Srivastava Vikas, Singh Shalendra
Brig AFMS (P&T), O/o DGAFMS, New Delhi, India.
Senior Advisor (Anaesthesia) & Neuroanaesthesiologist, Command Hospital (Northern Commmand), Udhampur, India.
Med J Armed Forces India. 2024 Jan-Feb;80(1):4-9. doi: 10.1016/j.mjafi.2023.10.010. Epub 2023 Dec 26.
Despite significant advancements in medical research, sepsis persists as a leading cause of mortality in intensive care units (ICUs). Sepsis intricately contributes to organ failure, amplifying both morbidity and mortality. In these instances, a comprehensive comprehension of the physiology of each organ is imperative for accurate diagnosis and effective management.

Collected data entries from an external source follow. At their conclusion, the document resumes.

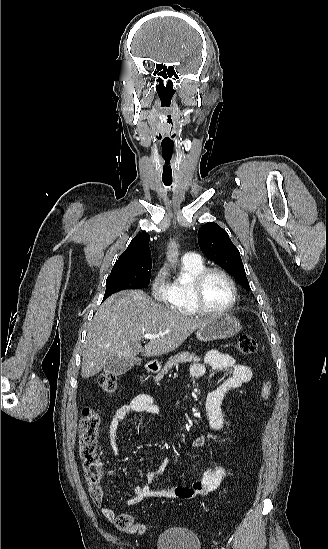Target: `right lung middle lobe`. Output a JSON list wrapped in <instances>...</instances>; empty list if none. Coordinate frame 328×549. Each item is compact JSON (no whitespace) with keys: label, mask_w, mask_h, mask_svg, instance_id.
Returning <instances> with one entry per match:
<instances>
[{"label":"right lung middle lobe","mask_w":328,"mask_h":549,"mask_svg":"<svg viewBox=\"0 0 328 549\" xmlns=\"http://www.w3.org/2000/svg\"><path fill=\"white\" fill-rule=\"evenodd\" d=\"M152 262L143 260L111 272L106 280L103 301L113 293L124 289H138L150 282Z\"/></svg>","instance_id":"obj_1"}]
</instances>
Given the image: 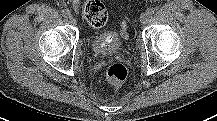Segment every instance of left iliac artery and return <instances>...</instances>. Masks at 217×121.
<instances>
[{
	"instance_id": "44dca946",
	"label": "left iliac artery",
	"mask_w": 217,
	"mask_h": 121,
	"mask_svg": "<svg viewBox=\"0 0 217 121\" xmlns=\"http://www.w3.org/2000/svg\"><path fill=\"white\" fill-rule=\"evenodd\" d=\"M147 12H148L149 15H152L155 12V8L150 7V8L147 9Z\"/></svg>"
}]
</instances>
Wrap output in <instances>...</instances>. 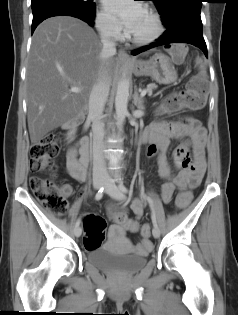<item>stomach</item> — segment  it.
<instances>
[{
  "label": "stomach",
  "instance_id": "1",
  "mask_svg": "<svg viewBox=\"0 0 238 315\" xmlns=\"http://www.w3.org/2000/svg\"><path fill=\"white\" fill-rule=\"evenodd\" d=\"M142 71L139 76H150L160 84H170L177 79V72L168 56L156 53L148 60H140Z\"/></svg>",
  "mask_w": 238,
  "mask_h": 315
}]
</instances>
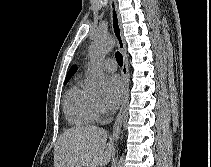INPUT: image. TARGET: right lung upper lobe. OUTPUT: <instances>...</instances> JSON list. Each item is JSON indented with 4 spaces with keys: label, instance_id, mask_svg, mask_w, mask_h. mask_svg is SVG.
<instances>
[{
    "label": "right lung upper lobe",
    "instance_id": "1",
    "mask_svg": "<svg viewBox=\"0 0 211 167\" xmlns=\"http://www.w3.org/2000/svg\"><path fill=\"white\" fill-rule=\"evenodd\" d=\"M76 70H77V67H76V66H73V67L69 70V72L67 73L65 81H68V80L70 79V77L72 76V74H73Z\"/></svg>",
    "mask_w": 211,
    "mask_h": 167
}]
</instances>
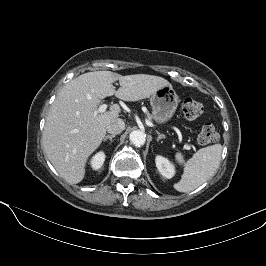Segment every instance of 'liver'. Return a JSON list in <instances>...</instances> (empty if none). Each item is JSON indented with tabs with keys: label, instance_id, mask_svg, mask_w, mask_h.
<instances>
[{
	"label": "liver",
	"instance_id": "6515ba94",
	"mask_svg": "<svg viewBox=\"0 0 266 266\" xmlns=\"http://www.w3.org/2000/svg\"><path fill=\"white\" fill-rule=\"evenodd\" d=\"M117 80L121 87L116 91L112 83ZM165 86L171 84L159 76H122L111 71L88 72L71 80L46 117L43 148L47 158L68 183L81 182L89 156L105 138L107 123L120 113L118 105L96 113L101 100L115 95L124 101H138Z\"/></svg>",
	"mask_w": 266,
	"mask_h": 266
}]
</instances>
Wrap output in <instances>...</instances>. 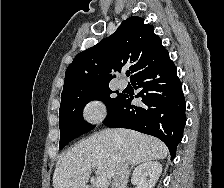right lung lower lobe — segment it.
<instances>
[{"label": "right lung lower lobe", "instance_id": "1", "mask_svg": "<svg viewBox=\"0 0 224 188\" xmlns=\"http://www.w3.org/2000/svg\"><path fill=\"white\" fill-rule=\"evenodd\" d=\"M140 89L135 97L141 106L131 105L132 95L124 94L120 103L103 121L108 127L128 128L158 137L170 150L171 159L183 137L186 102L177 70L167 53L158 63L131 79ZM137 85V86H136Z\"/></svg>", "mask_w": 224, "mask_h": 188}]
</instances>
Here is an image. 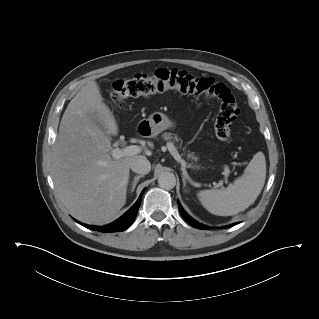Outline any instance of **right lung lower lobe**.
Masks as SVG:
<instances>
[{
	"label": "right lung lower lobe",
	"instance_id": "98d812e1",
	"mask_svg": "<svg viewBox=\"0 0 319 319\" xmlns=\"http://www.w3.org/2000/svg\"><path fill=\"white\" fill-rule=\"evenodd\" d=\"M143 193H144V190L142 191V193H141L140 197L138 198V200L136 201V203L122 217H120L118 220H116L115 222H113L109 225L97 227V226H89V225L80 223L78 221H76V222H78L79 224L83 225L84 227H86L88 229L97 230L99 232H104V233L124 231L134 221V219L137 215L140 203H141V198H142Z\"/></svg>",
	"mask_w": 319,
	"mask_h": 319
}]
</instances>
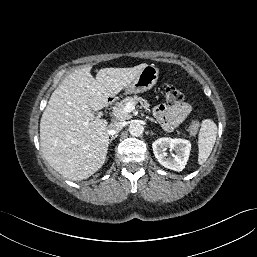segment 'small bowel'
Segmentation results:
<instances>
[{
  "mask_svg": "<svg viewBox=\"0 0 257 257\" xmlns=\"http://www.w3.org/2000/svg\"><path fill=\"white\" fill-rule=\"evenodd\" d=\"M191 112V106L186 102L174 105L161 104L155 107L154 114L166 130H173L186 119Z\"/></svg>",
  "mask_w": 257,
  "mask_h": 257,
  "instance_id": "obj_1",
  "label": "small bowel"
}]
</instances>
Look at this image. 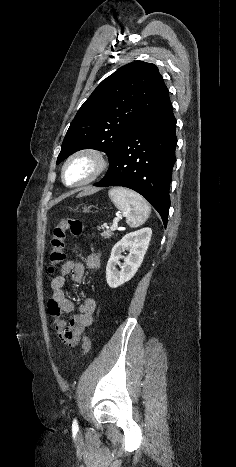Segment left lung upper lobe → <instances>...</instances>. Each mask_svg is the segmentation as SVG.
<instances>
[{"mask_svg": "<svg viewBox=\"0 0 236 467\" xmlns=\"http://www.w3.org/2000/svg\"><path fill=\"white\" fill-rule=\"evenodd\" d=\"M168 93L158 68L129 63L102 81L80 107L66 133L57 164L81 149L116 155L126 134Z\"/></svg>", "mask_w": 236, "mask_h": 467, "instance_id": "1", "label": "left lung upper lobe"}]
</instances>
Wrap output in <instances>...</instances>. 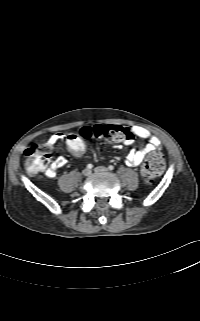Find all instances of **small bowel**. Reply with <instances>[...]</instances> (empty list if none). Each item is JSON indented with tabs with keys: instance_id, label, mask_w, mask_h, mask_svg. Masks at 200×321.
<instances>
[{
	"instance_id": "1",
	"label": "small bowel",
	"mask_w": 200,
	"mask_h": 321,
	"mask_svg": "<svg viewBox=\"0 0 200 321\" xmlns=\"http://www.w3.org/2000/svg\"><path fill=\"white\" fill-rule=\"evenodd\" d=\"M131 130L134 135L147 141V144L144 147L139 149L133 148L128 152L126 156V163L129 166L136 167L143 162L144 158L148 154L154 152L161 146V141L158 137L154 136L149 130L143 127L134 126ZM67 139L68 137L65 134L55 133L48 138L46 145L51 148L57 145L60 141H67ZM66 163V158L63 156H59L54 159L48 167L43 168L44 174L49 178H54L56 176L57 170L65 166Z\"/></svg>"
}]
</instances>
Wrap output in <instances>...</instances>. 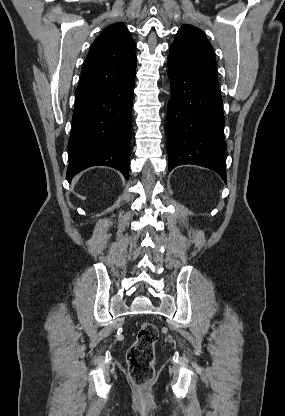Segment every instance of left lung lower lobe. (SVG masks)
I'll list each match as a JSON object with an SVG mask.
<instances>
[{
    "instance_id": "0a47b994",
    "label": "left lung lower lobe",
    "mask_w": 285,
    "mask_h": 416,
    "mask_svg": "<svg viewBox=\"0 0 285 416\" xmlns=\"http://www.w3.org/2000/svg\"><path fill=\"white\" fill-rule=\"evenodd\" d=\"M171 99L167 107L169 170L194 164L215 171L227 181L222 98L208 82L168 60Z\"/></svg>"
}]
</instances>
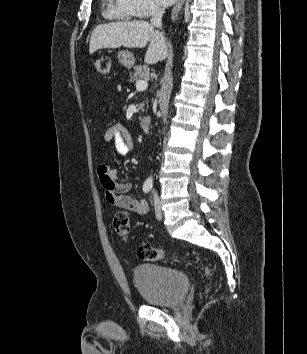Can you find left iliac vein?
I'll use <instances>...</instances> for the list:
<instances>
[{"mask_svg": "<svg viewBox=\"0 0 307 354\" xmlns=\"http://www.w3.org/2000/svg\"><path fill=\"white\" fill-rule=\"evenodd\" d=\"M154 206H155L156 217L158 220H161L162 219V209H161V204H160L159 199L155 200Z\"/></svg>", "mask_w": 307, "mask_h": 354, "instance_id": "1", "label": "left iliac vein"}]
</instances>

Within the context of an ICU clinical scenario, a meticulous evaluation and monitoring of six pivotal organ systems cardiovascular, renal, respiratory, neurological, hematological, and hepatic are essential. The primary objective in managing sepsis-induced organ failure is the early detection and intervention, encompassing timely administration of antibiotics, identification and control of the infection source, and implementation of supportive therapy. Despite the extensive body of medical literature, there is a conspicuous absence of evidence-based multi-organ management strategies for such patients. The intricate interplay between organs, commonly referred to as organ crosstalk, presents a formidable challenge in navigating the complexities of sepsis management.
尽管医学研究取得了重大进展,但脓毒症仍然是重症监护病房(ICU)死亡的主要原因。脓毒症复杂地导致器官衰竭,增加发病率和死亡率。在这些情况下,全面了解每个器官的生理学对于准确诊断和有效管理至关重要。在ICU临床场景中,对六个关键器官系统——心血管、肾脏、呼吸、神经、血液和肝脏进行细致评估和监测至关重要。管理脓毒症诱导的器官衰竭的主要目标是早期检测和干预,包括及时使用抗生素、识别和控制感染源以及实施支持治疗。尽管有大量医学文献,但明显缺乏针对此类患者的循证多器官管理策略。器官之间复杂的相互作用,通常称为器官串扰,在应对脓毒症管理的复杂性方面构成了巨大挑战。